Hacker News new | ask | show | jobs
by carreau 991 days ago
As a curiosity, what would it entail to make the two tgz byte-for-byte identical ? There was/is some discussion in setuptools about how to normalize the tarball (https://github.com/pypa/setuptools/issues/2133#issuecomment-...) coudl something similar be applied to Building Python itself ?
4 comments

The suggestion there (uid = gid = 1000; uname = user; gname = users) isn't great.

Just use uid = gid = 0, and omit uname/gname.

If you're distributing software via a tarball, the uid/gid bits are meaningless. They only make sense when you archive / backup a directory and plan to extract on the same system.

If you set them to anything other than 0, it may happen that when the tarball is extracted as root user, ownership is changed to the uid/gid of the tarinfo provided those exist on the system. That's a lot of fun!

Python itself in fact tries to chown files when extracting a tarfile (under sudo).

If you set uid = gid = 0, then at least when extracting as root, the files remain owned by root.

Thanks for advice, and I assume you are the one who commented on the upstream issue. This show it is not trivial, and it would be nice to be done automatically by default.
I believe the only differences were uid/gid and username/groupname values between the two tarballs. One had the information of Thomas Wouters, the release manager of 3.12, and the other had generic GitHub Action usernames/groups.

Normalizing these values to something known like 0/0 would have done the trick.

Thanks for the article and taking the time to reply here.
> As a curiosity, what would it entail to make the two tgz byte-for-byte identical ?

It can't be that complicated.
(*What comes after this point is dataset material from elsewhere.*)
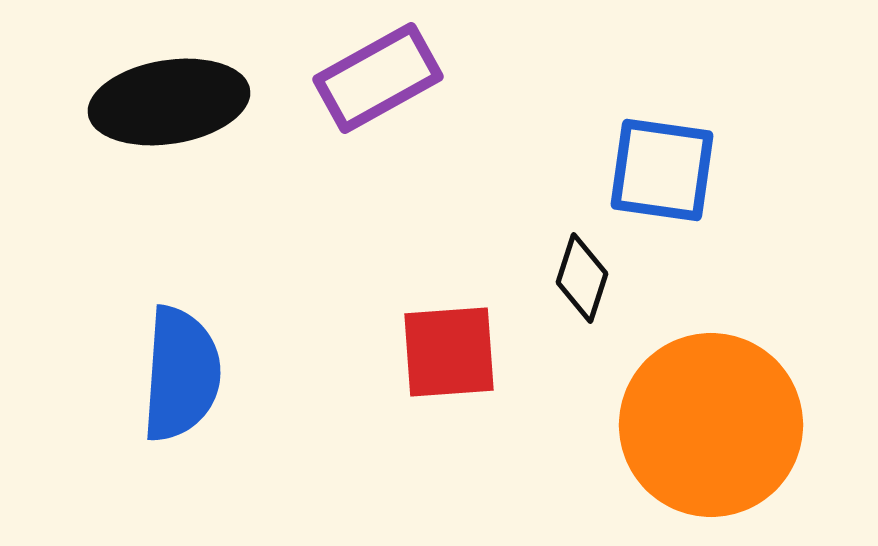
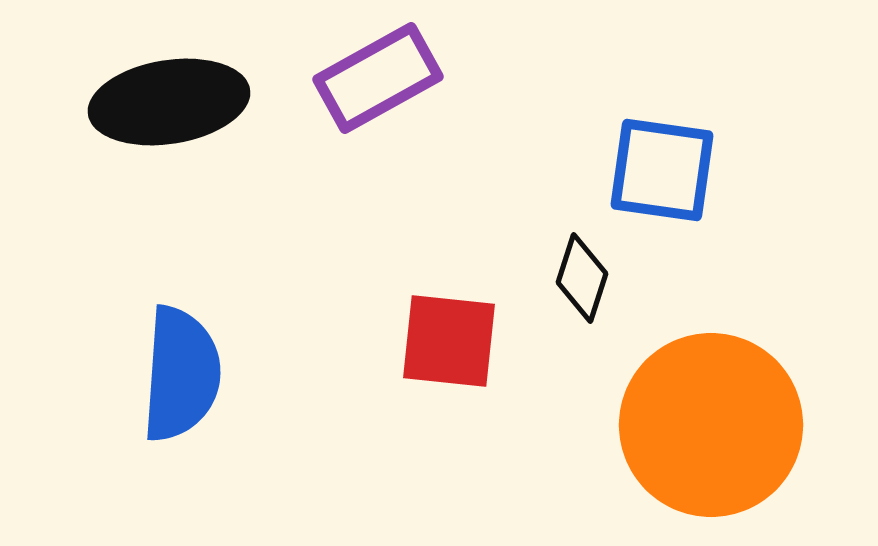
red square: moved 11 px up; rotated 10 degrees clockwise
The tarballs autogenerated by GitHub (using `git archive`) were byte-for-byte identical for years, until GitHub upgraded git and things broke because entire ecosystems had started to rely on that.
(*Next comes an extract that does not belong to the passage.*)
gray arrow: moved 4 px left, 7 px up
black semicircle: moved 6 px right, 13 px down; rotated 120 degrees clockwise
[1] https://news.ycombinator.com/item?id=34586917

I suspect you're looking for pristine-tar(1)?

https://manpages.debian.org/stretch/pristine-tar/pristine-ta...

It's intended to solve exactly this problem, but in reverse -- a tarball is extracted to source, and we want to ensure that the sources we've extraced can be traced back to the original tarball.

Hum, that is interesting. I'm more thinking that in a perfect world the pristine-tar delta file should be empty. (Assuming I understand what pristine-tar is doing correctly).

For example I tend to use SOURCE_DATE_EPOCH to be the timestamp of the commit to make sure that anything that embed time is reproducible without extra instruction/manual process specific file.